To do so, we use the multiparent_conditions function, which is able to update a set of variables based on a dictionary of conditions/values.

To stipulate the condition If SurveyYr=='2009_10' and Age>=80, AgeMonths = '', we define two dictionaries, one for each parent variable (SurveyYr and Age), namely as:

surveyYr_2009_10 = {'parent': 'SurveyYr', 'condition': '=="2009_10"'}
age_morethan80 = {'parent': 'Age', 'condition': '>=80'}

and append them to a dictionary dict_conditions_values, under conditions. Under the value field, we stipulate the value to assign the row should the conditions be fulfilled.

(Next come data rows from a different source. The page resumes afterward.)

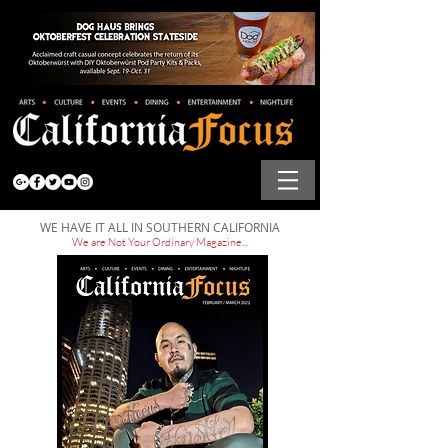
WE HAVE IT ALL IN SOUTHERN CALIFORNIA
We are Not Your Ordinary Magazine...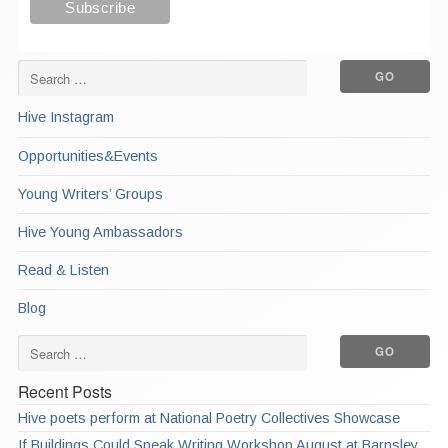
Hive Instagram
Opportunities&Events
Young Writers’ Groups
Hive Young Ambassadors
Read & Listen
Blog
Recent Posts
Hive poets perform at National Poetry Collectives Showcase
If Buildings Could Speak Writing Workshop August at Barnsley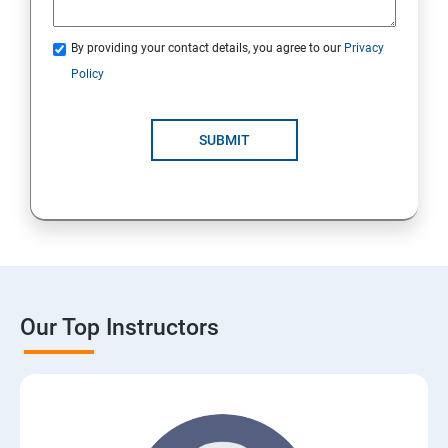
By providing your contact details, you agree to our
Privacy
Policy
SUBMIT
Our Top Instructors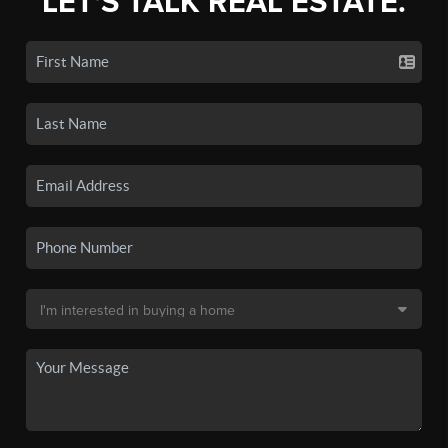
LET'S TALK REAL ESTATE.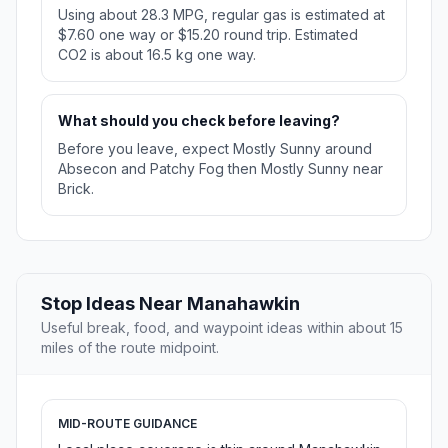
Using about 28.3 MPG, regular gas is estimated at
$7.60 one way or $15.20 round trip. Estimated
CO2 is about 16.5 kg one way.
What should you check before leaving?
Before you leave, expect Mostly Sunny around
Absecon and Patchy Fog then Mostly Sunny near
Brick.
Stop Ideas Near Manahawkin
Useful break, food, and waypoint ideas within about 15
miles of the route midpoint.
MID-ROUTE GUIDANCE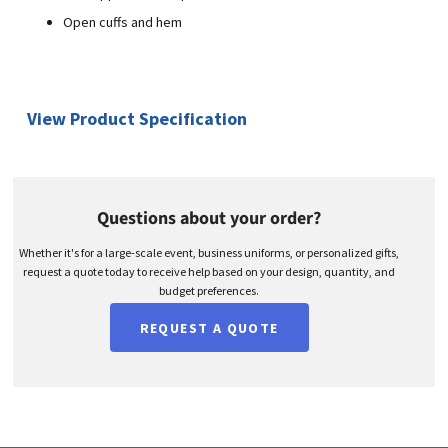
Open cuffs and hem
View Product Specification
Questions about your order?
Whether it's for a large-scale event, business uniforms, or personalized gifts,
request a quote today to receive help based on your design, quantity, and
budget preferences.
REQUEST A QUOTE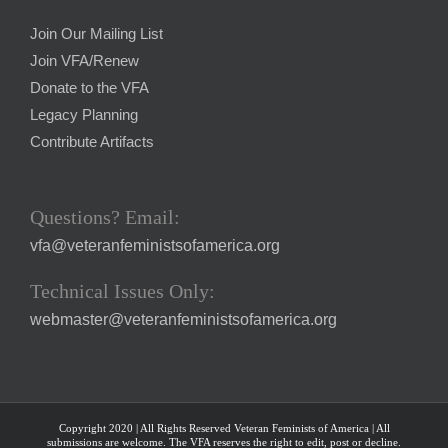
Join Our Mailing List
Join VFA/Renew
Donate to the VFA
Legacy Planning
Contribute Artifacts
Questions? Email:
vfa@veteranfeministsofamerica.org
Technical Issues Only:
webmaster@veteranfeministsofamerica.org
Copyright 2020 | All Rights Reserved Veteran Feminists of America | All
submissions are welcome. The VFA reserves the right to edit, post or decline.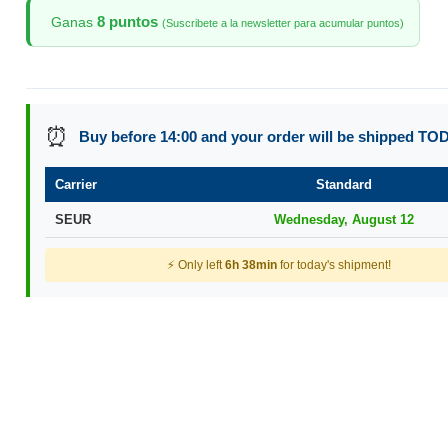
8 puntos
Ganas
(Suscribete a la newsletter para acumular puntos)
⏰
Buy before 14:00 and your order will be shipped TO
Carrier
Standard
SEUR
Wednesday, August 12
⚡ Only left
6h 38min
for today's shipment!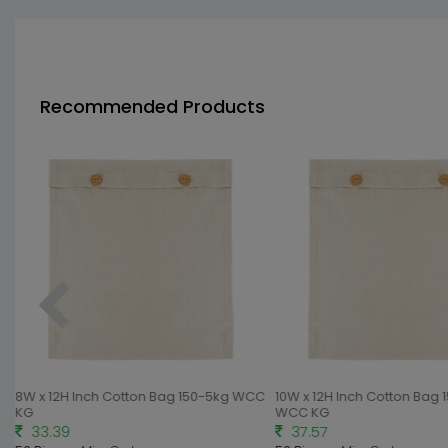
Recommended Products
C
8W x 12H Inch Cotton Bag 150-5kg WCC
10W x 12H Inch Cotton Bag 
KG
WCC KG
33.39
37.57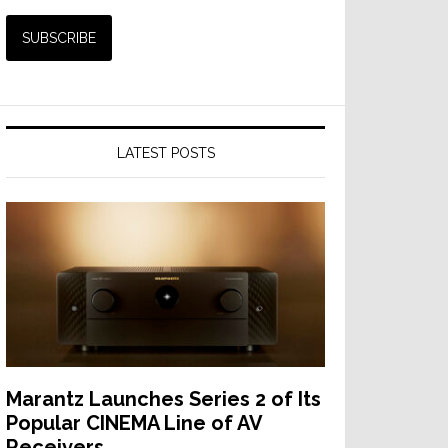
LATEST POSTS
Marantz Launches Series 2 of Its
Popular CINEMA Line of AV
Receivers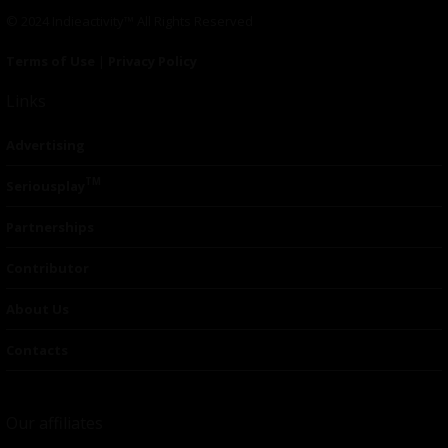
© 2024 Indieactivity™ All Rights Reserved
Terms of Use
|
Privacy Policy
Links
Advertising
TM
Seriousplay
Partnerships
Contributor
About Us
Contacts
Our affiliates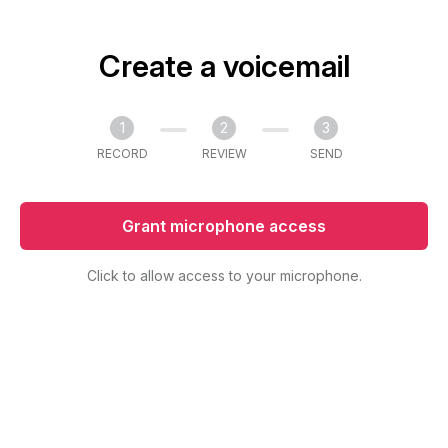
Create a voicemail
1
2
3
RECORD
REVIEW
SEND
Grant microphone access
Click to allow access to your microphone.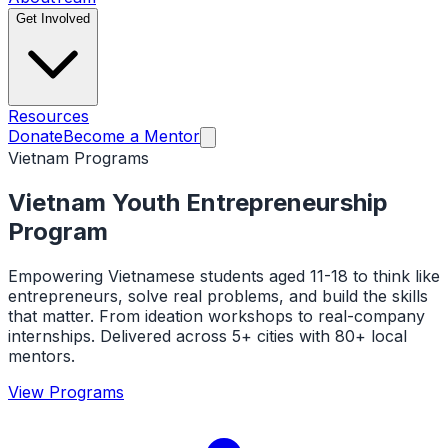
Get Involved
Resources
Donate
Become a Mentor
Vietnam Programs
Vietnam Youth Entrepreneurship
Program
Empowering Vietnamese students aged 11-18 to think like
entrepreneurs, solve real problems, and build the skills
that matter. From ideation workshops to real-company
internships. Delivered across 5+ cities with 80+ local
mentors.
View Programs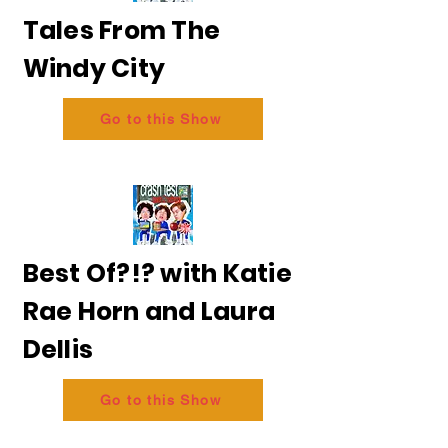
Tales From The
Windy City
Go to this Show
Best Of?!? with Katie
Rae Horn and Laura
Dellis
Go to this Show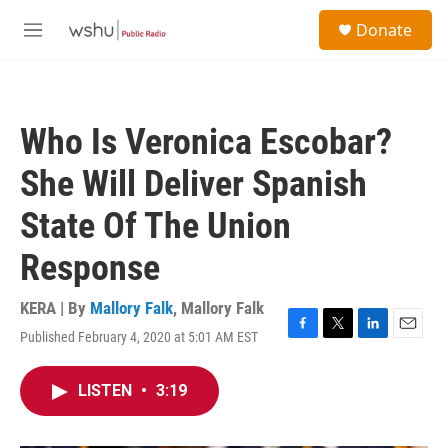
Skip to main content
S
Donate
e
M
a
e
r
n
c
u
h
Who Is Veronica Escobar?
u
e
She Will Deliver Spanish
r
y
State Of The Union
Response
KERA | By
Mallory Falk
,
Mallory Falk
Published February 4, 2020 at 5:01 AM EST
F
T
L
E
a
w
i
m
c
i
n
a
LISTEN
•
3:19
e
t
k
i
b
t
e
l
o
e
d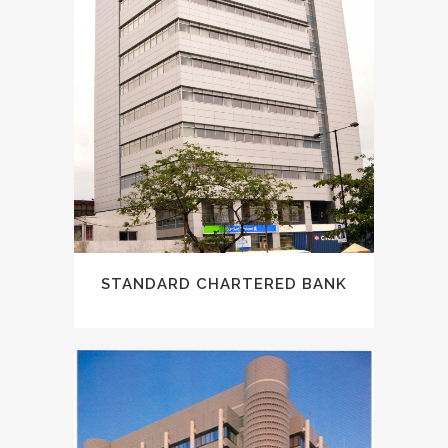
STANDARD CHARTERED BANK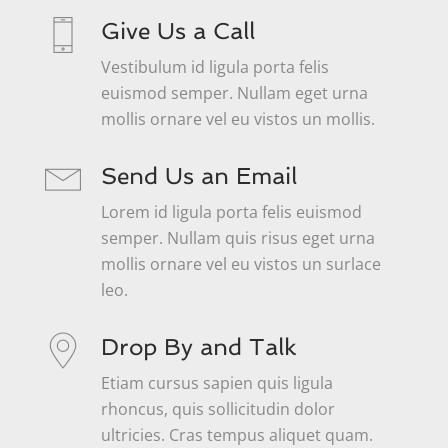
Give Us a Call
Vestibulum id ligula porta felis
euismod semper. Nullam eget urna
mollis ornare vel eu vistos un mollis.
Send Us an Email
Lorem id ligula porta felis euismod
semper. Nullam quis risus eget urna
mollis ornare vel eu vistos un surlace
leo.
Drop By and Talk
Etiam cursus sapien quis ligula
rhoncus, quis sollicitudin dolor
ultricies. Cras tempus aliquet quam.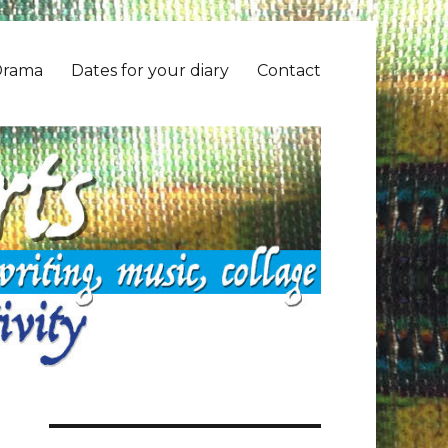
Drama
Dates for your diary
Contact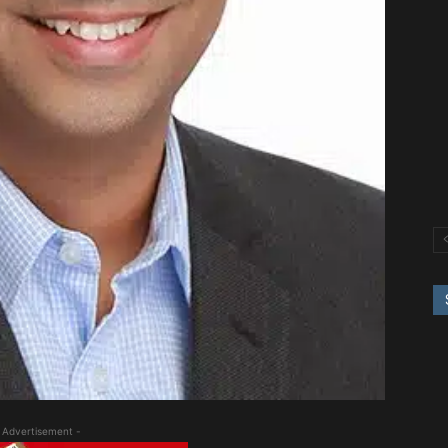
 Advertisement -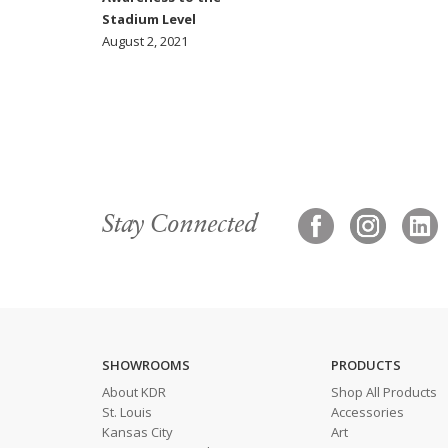
Stadium Level
August 2, 2021
Stay Connected
SHOWROOMS
PRODUCTS
About KDR
Shop All Products
St. Louis
Accessories
Kansas City
Art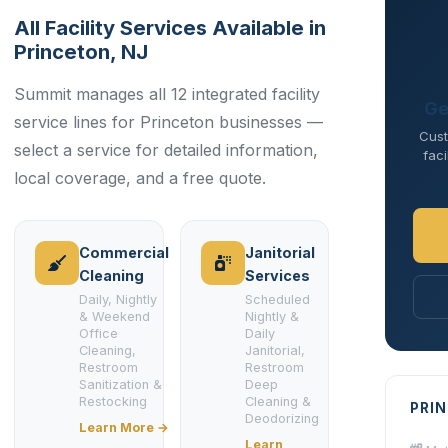
All Facility Services Available in
Princeton, NJ
Summit manages all 12 integrated facility
Ge
service lines for Princeton businesses —
Cust
select a service for detailed information,
faci
local coverage, and a free quote.
Commercial
Janitorial
Cleaning
Services
Daily, Nightly
Scheduled
& Weekend
Nightly &
Office
Daily
Cleaning,
Janitorial,
Restroom
Restroom
Sanitization &
Deep
Restocking
Cleaning &
PRI
Deodorizing
Learn More →
Learn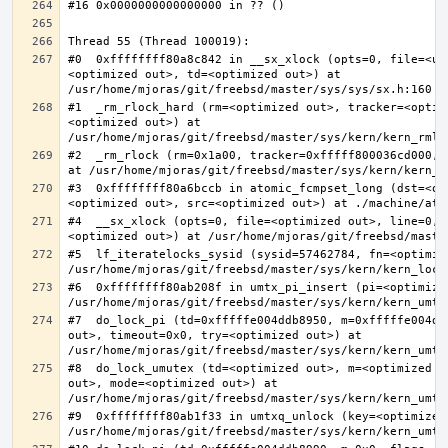
#0  0xffffffff80a8c842 in __sx_xlock (opts=0, file=<un
<optimized out>, td=<optimized out>) at 
#1  _rm_rlock_hard (rm=<optimized out>, tracker=<optim
<optimized out>) at 
#2  _rm_rlock (rm=0x1a00, tracker=0xfffff800036cd000, 
#3  0xffffffff80a6bccb in atomic_fcmpset_long (dst=<op
#4  __sx_xlock (opts=0, file=<optimized out>, line=0, 
#5  lf_iteratelocks_sysid (sysid=57462784, fn=<optimize
#6  0xffffffff80ab208f in umtx_pi_insert (pi=<optimized
#7  do_lock_pi (td=0xfffffe004ddb8950, m=0xfffffe004dd
out>, timeout=0x0, try=<optimized out>) at 
#8  do_lock_umutex (td=<optimized out>, m=<optimized o
out>, mode=<optimized out>) at 
#9  0xffffffff80ab1f33 in umtxq_unlock (key=<optimized 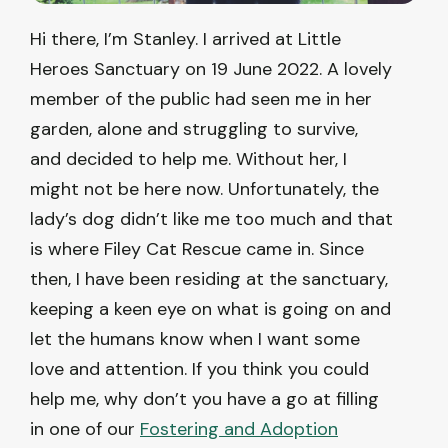
Hi there, I’m Stanley. I arrived at Little
Heroes Sanctuary on 19 June 2022. A lovely
member of the public had seen me in her
garden, alone and struggling to survive,
and decided to help me. Without her, I
might not be here now. Unfortunately, the
lady’s dog didn’t like me too much and that
is where Filey Cat Rescue came in. Since
then, I have been residing at the sanctuary,
keeping a keen eye on what is going on and
let the humans know when I want some
love and attention. If you think you could
help me, why don’t you have a go at filling
in one of our
Fostering and Adoption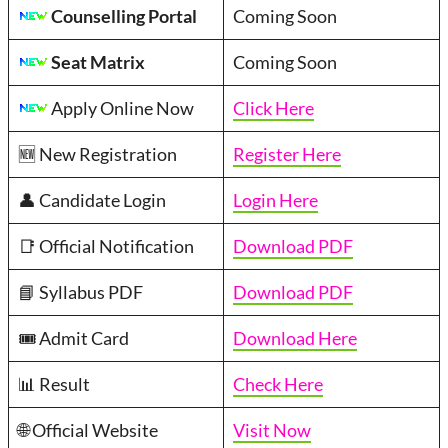
Counselling Portal
Coming Soon
Seat Matrix
Coming Soon
Apply Online Now
Click Here
🆕 New Registration
Register Here
👤 Candidate Login
Login Here
📑 Official Notification
Download PDF
📘 Syllabus PDF
Download PDF
🎟️ Admit Card
Download Here
📊 Result
Check Here
🌐 Official Website
Visit Now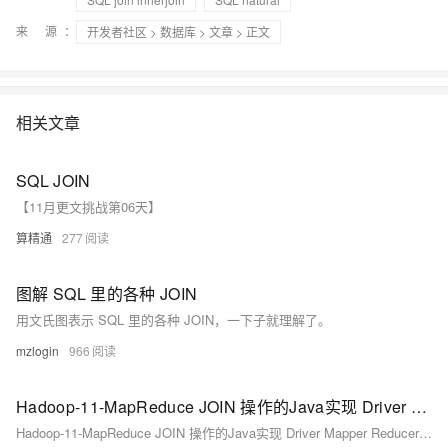
来 源：
开发者社区
>
数据库
>
文章
> 正文
相关文章
SQL JOIN
【11月更文挑战第06天】
算精通
277
图解 SQL 里的各种 JOIN
用文氏图表示 SQL 里的各种 JOIN，一下子就理解了。
mzlogin
966
Hadoop-11-MapReduce JOIN 操作的Java实现 Driver Mapper Reducer具体实现逻辑 模拟SQL进行联表操作
Hadoop-11-MapReduce JOIN 操作的Java实现 Driver Mapper Reducer具体实现逻辑 模拟SQL进行联表操作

dict_conditions_values = {
        1: {
            'conditions': {1: surveyYr_2009_10, 2: age_morethan80},
            'value': np.nan
        }
}

We continue the above for each condition, and obtain the full function as below:

# Fix AgeMonths variable
def con_ageMonths(df, con=con):

    surveyYr_2009_10 = {'parent': 'SurveyYr', 'condition': '=="2009_10"'}
    surveyYr_2011_12 = {'parent': 'SurveyYr', 'condition': '=="2011_12"'}
    age_morethan80 = {'parent': 'Age', 'condition': '>=80'}
    age_morethan3 = {'parent': 'Age', 'condition': '>=3'}
    ageMonths_morethan948 = {'parent': 'AgeMonths', 'condition': '>=948'}
    ageMonths_morethan24 = {'parent': 'AgeMonths', 'condition': '>=24'}
    dict_conditions_values = {
        1: {
            'conditions': {1: surveyYr_2009_10, 2: age_morethan80},
            'value': np.nan
        },
        2: {
            'conditions': {1: surveyYr_2009_10, 2: ageMonths_morethan948},
            'value': np.nan
        },
        3: {
            'conditions': {1: surveyYr_2011_12, 2: age_morethan3},
            'value': np.nan
        },
        4: {
            'conditions': {1: surveyYr_2011_12, 2: ageMonths_morethan24},
            'value': np.nan
        }
    }

    var_array = ['AgeMonths']
    df = con.multiparent_conditions(df, var_array, dict_conditions_values)

    return df, con

Please refer to the previous example for details on how to use this function with the CleanData class.

Example 2 (Convert missing values in a dataframe column to specified value)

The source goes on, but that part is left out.